His narrative seems to be that in the 1970s, after the shellacking of George McGovern by Nixon in 1972 and the re-writing of the Democratic delegate selection process that gave Carter the nomination in 1976, liberalism in the Democratic Party changed its agenda. It became less about the bread and butter issues of economic security and shared prosperity and more about civil rights, the environment, getting out of Vietnam, and honest and transparent government. The Humphrey-Hawkins legislation in 1978, which nominally requires the Fed to keep both inflation and unemployment low, was so watered down that the Fed has never let itself be influenced in the slightest by the unemployment half of the mandate. Humphrey-Hawkins, like Pickett’s Charge, marks the end of an era instead of a consolidation of gains.
It has seemed to me unlikely that we would ever find a single event, policy change, or market shift that explains the persistent stagnation of real middle and low incomes starting in the 1970s. If there had been such an occurrence, surely it would have become obvious by now, wouldn't it? Still Perlstein’s explanation—that there was a great political realignment and all of the endless string of tactical defeats for America’s middle and lower class incomes flow from that—seems rather plausible to me. One reason it seems plausible is that it’s a fair description of my own attitudes as a life-long Democrat. I was not friendly to labor unions but saw them as more powerful than they needed to be, corrupt, bigoted, and on the wrong side about Vietnam, the environment, and civil rights. I was a “business Democrat,” then a wary DLC follower, a New Democrat, and even a supporter of Pete Peterson's Concord Coalition. In short, I was a part of the wing of the Democratic Party that took over. I regret now what we did to the rest of America.

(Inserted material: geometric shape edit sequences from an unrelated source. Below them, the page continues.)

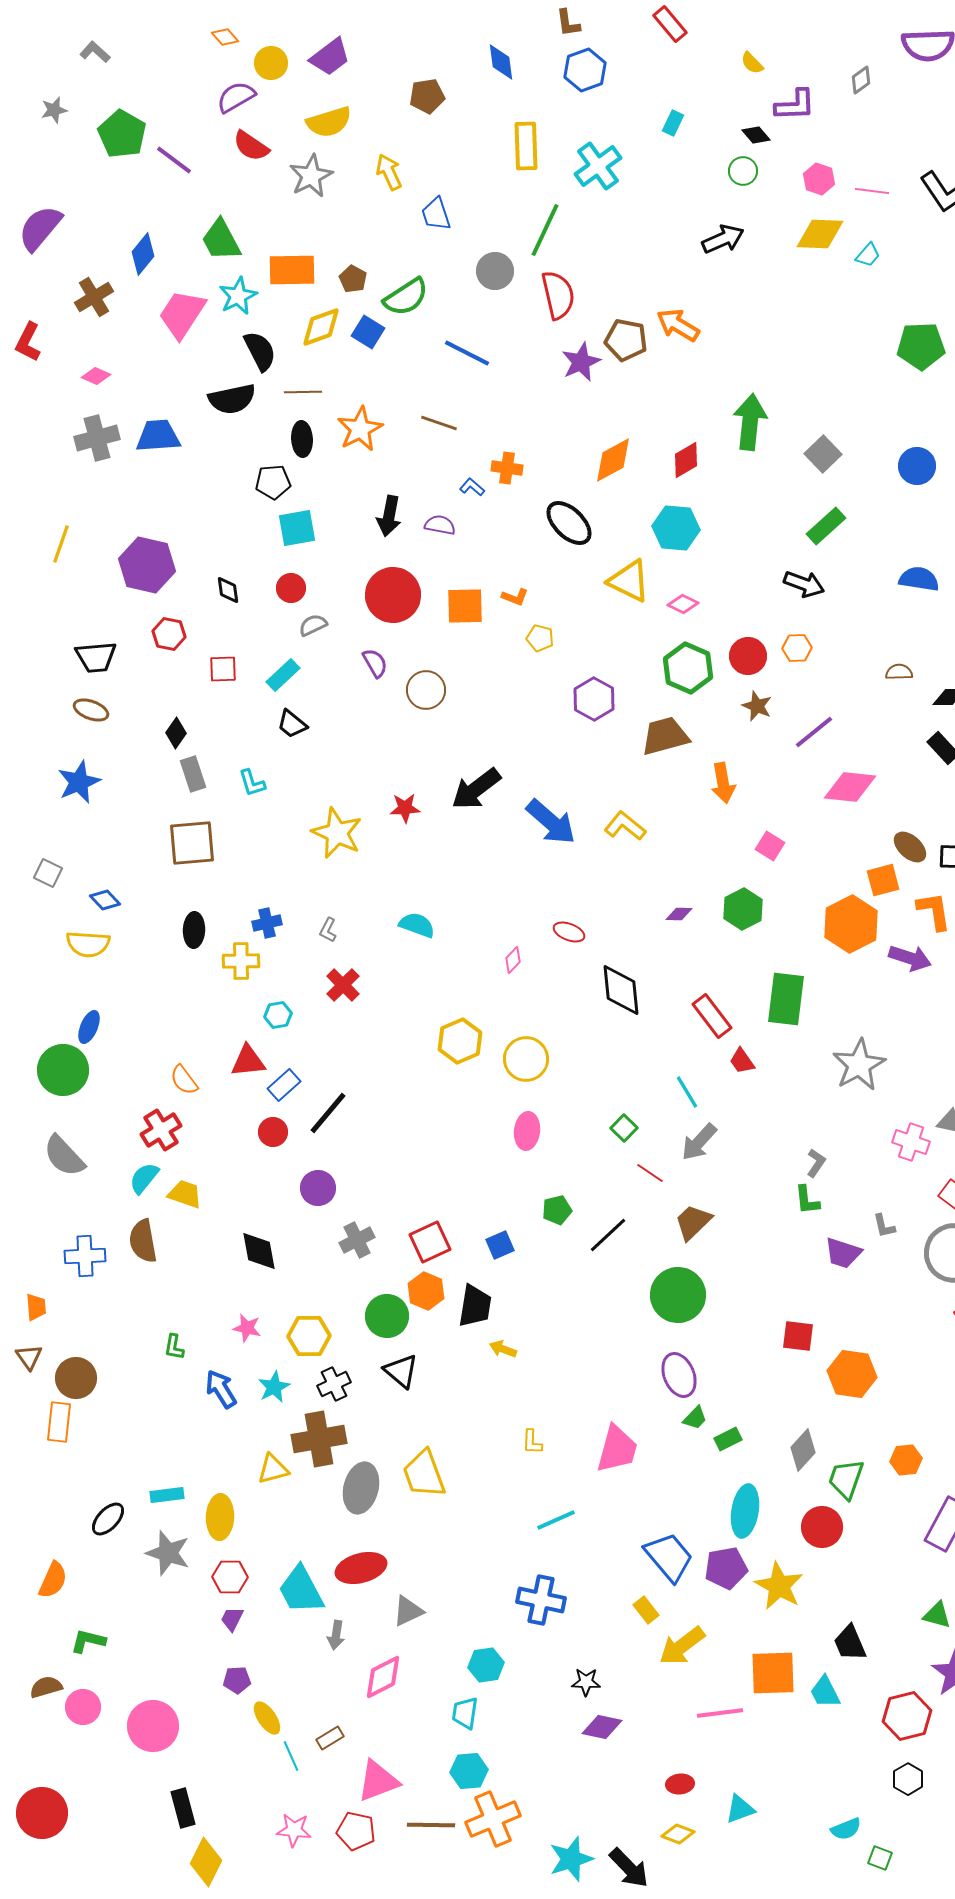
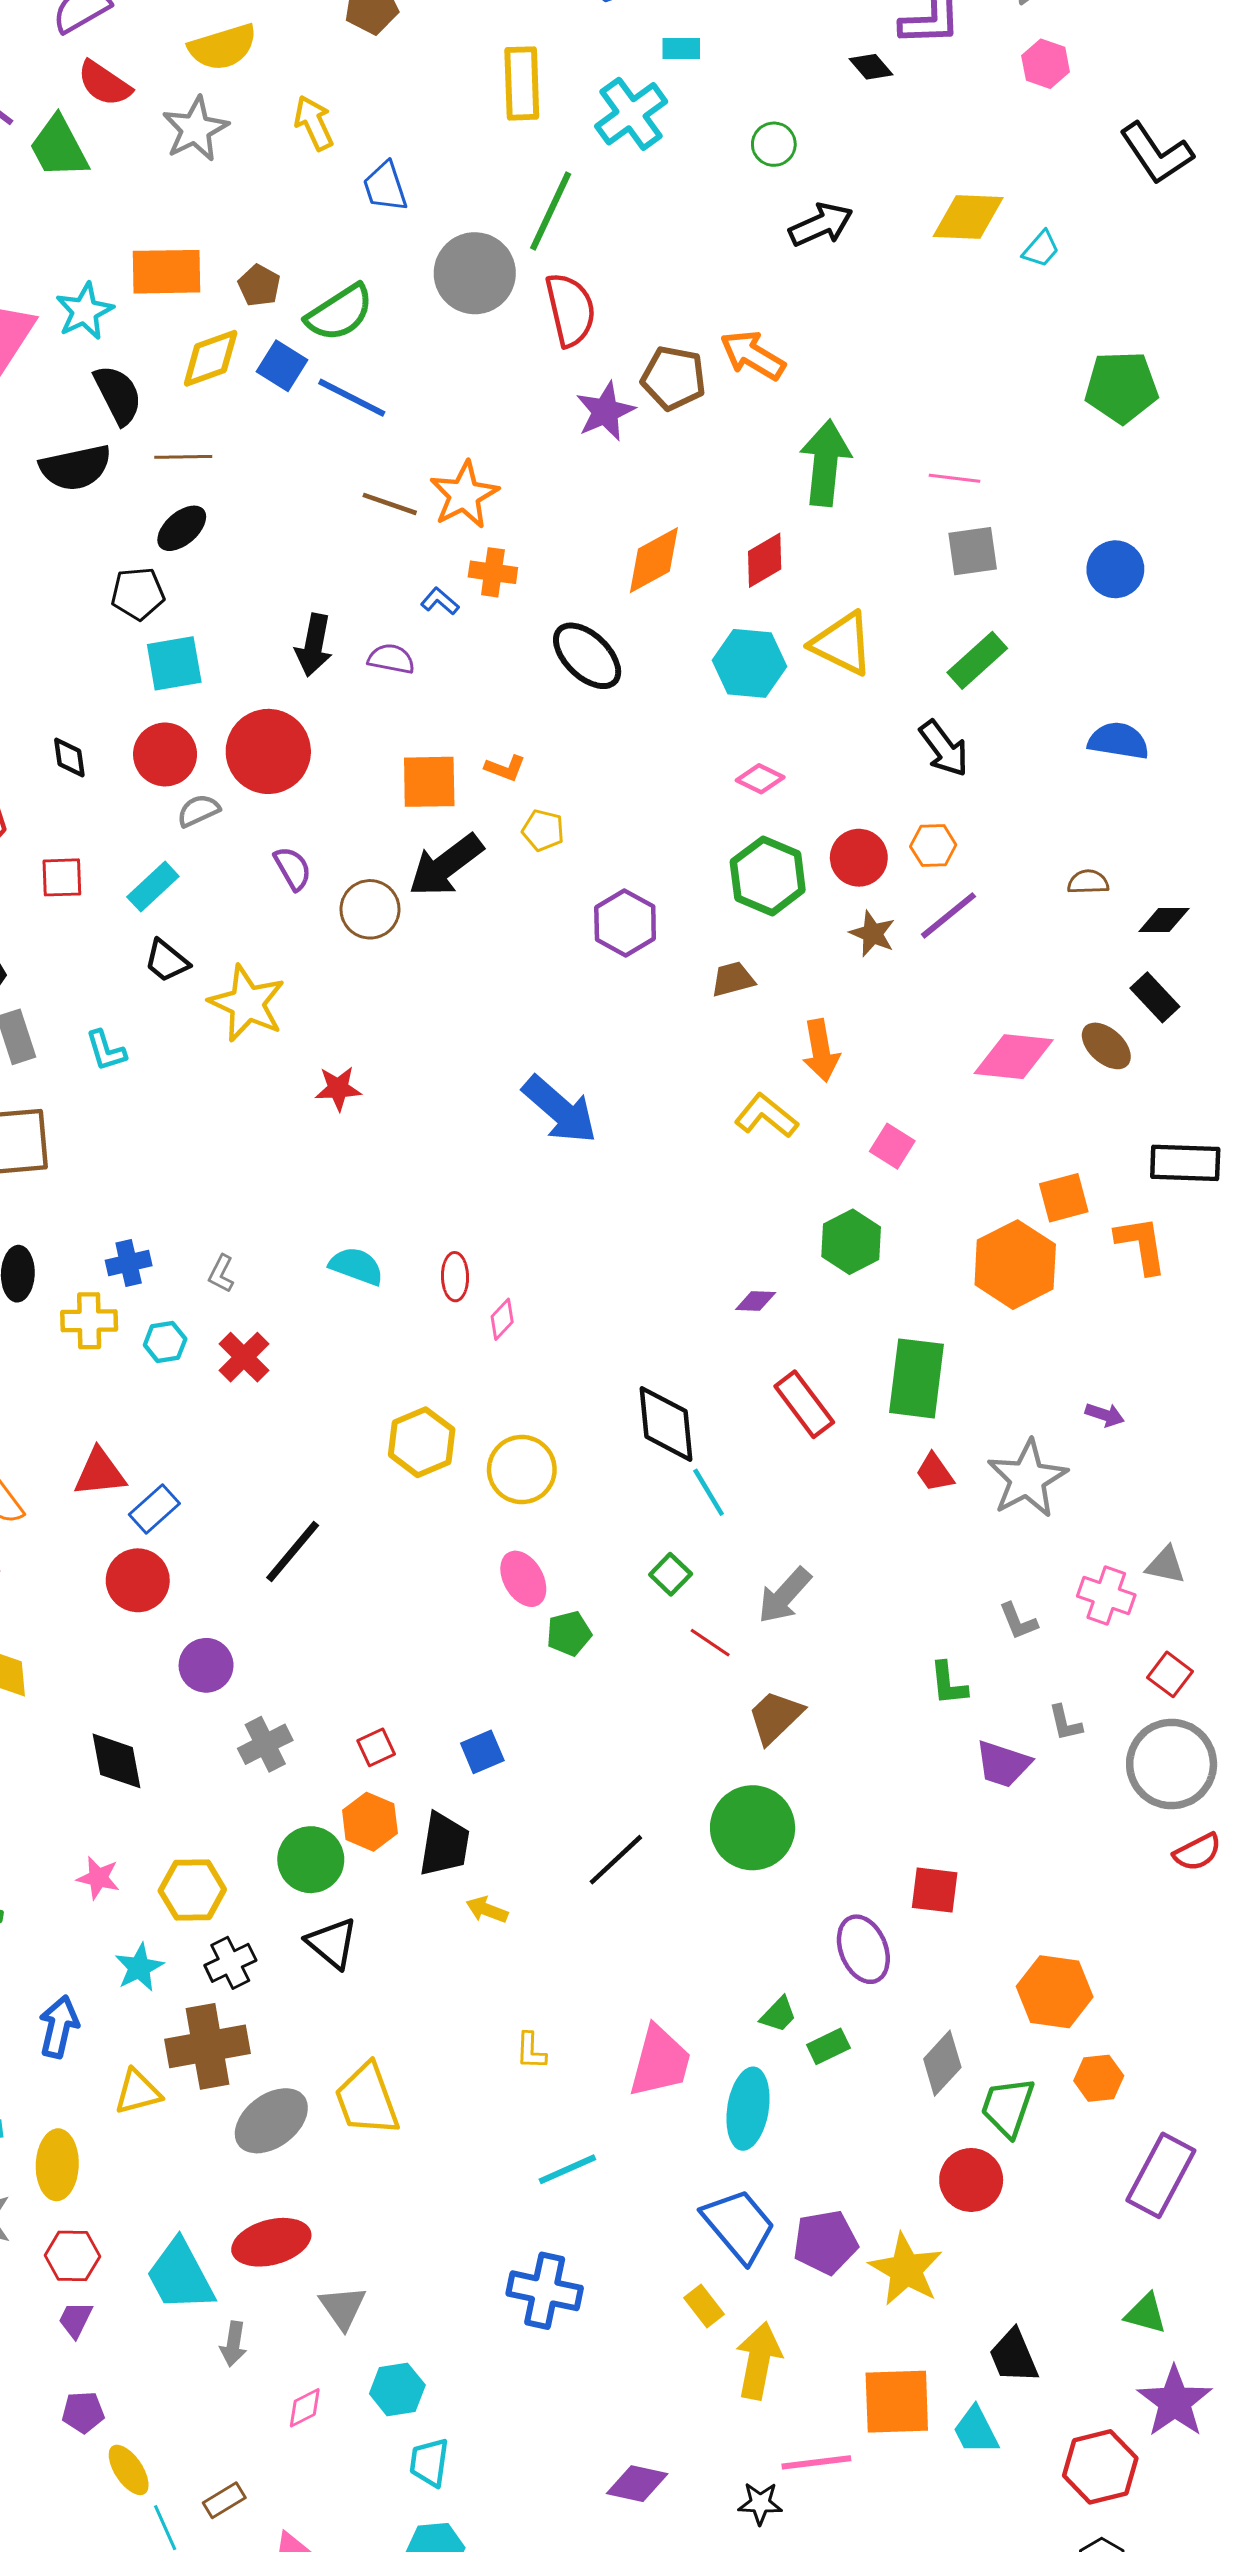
cyan rectangle: (673, 123) -> (681, 49), moved, turned 65
green circle: (743, 171) -> (774, 144), moved
pink hexagon: (819, 179) -> (1046, 64), moved
pink line: (872, 191) -> (954, 478), moved
green trapezoid: (221, 240) -> (59, 147), moved
gray circle: (495, 271) -> (475, 273), size x1.4
blue line: (467, 353) -> (352, 398), moved
green arrow: (750, 422) -> (825, 463), moved
orange star: (360, 429) -> (464, 495), moved
black ellipse: (302, 439) -> (182, 528), turned 52
gray square: (823, 454) -> (973, 551), turned 36
yellow triangle: (629, 581) -> (842, 644), moved
black arrow: (804, 584) -> (944, 748), turned 33
red circle: (291, 588) -> (165, 754), size x1.4
red circle: (393, 595) -> (268, 751), moved
purple line: (814, 732) -> (948, 915), moved
brown trapezoid: (665, 736) -> (733, 979), size x0.6
black arrow: (476, 789) -> (446, 865), moved
yellow L-shape: (625, 826) -> (766, 1116), moved
yellow star: (337, 833) -> (247, 1003), moved
brown ellipse: (910, 847) -> (1106, 1046), moved
purple diamond: (679, 914) -> (756, 1301), moved
red ellipse: (569, 932) -> (455, 1277), moved, turned 68
purple arrow: (910, 958) -> (1105, 1415), moved, size x0.6
black diamond: (621, 990) -> (666, 1424), moved
cyan hexagon: (278, 1015) -> (165, 1342), moved
red trapezoid: (742, 1061) -> (935, 1473), moved
cyan line: (687, 1092) -> (709, 1492), moved
black line: (328, 1113) -> (293, 1551), moved
pink ellipse: (527, 1131) -> (523, 1579), turned -36
red circle: (273, 1132) -> (138, 1580), size x1.4
gray L-shape: (816, 1163) -> (1018, 1621), moved, turned 124
green pentagon: (557, 1210) -> (569, 1633), moved
black line: (608, 1235) -> (616, 1860), moved
red square: (430, 1242) -> (376, 1747), size x0.6
orange hexagon: (852, 1374) -> (1055, 1992), moved
purple ellipse: (679, 1375) -> (863, 1949), moved
blue arrow: (221, 1389) -> (59, 2027), moved, turned 45
gray ellipse: (361, 1488) -> (271, 2121), turned 39
cyan ellipse: (745, 1511) -> (748, 2109), moved
gray triangle: (408, 1611) -> (343, 2307), turned -40
yellow arrow: (682, 1646) -> (759, 2361), turned 138
cyan hexagon: (486, 1665) -> (397, 2389), moved
pink diamond: (383, 1677) -> (305, 2408), size x0.6
black star: (586, 1682) -> (760, 2503), moved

In addition to these changes in the Democratic Party, I would think that the August 1971 Powell Memo to the US Chamber of Commerce and how big business and conservatives reacted to that was also very important. They organized a generations-long ideological fight using think tanks, media control, curriculum influence, campaign finance, etc., and the opposition was never organized and to a shocking degree didn’t notice there was a game on.
What do you think blew up the American Dream?
My comment here may also have been influenced by this Yves Smith post a month ago. She has good quotes from Robert Scheer, The New Corporate World Order, a David Runciman review of Jacob Hacker and Paul Pierson, Winner-Take-All Politics, her own book, Econned, and other sources. They say, essentially, that it all started in the Carter Administration when the Right pushed and didn't meet much resistance--the tide was already ebbing for the middle class before the elections of Thatcher and Reagan.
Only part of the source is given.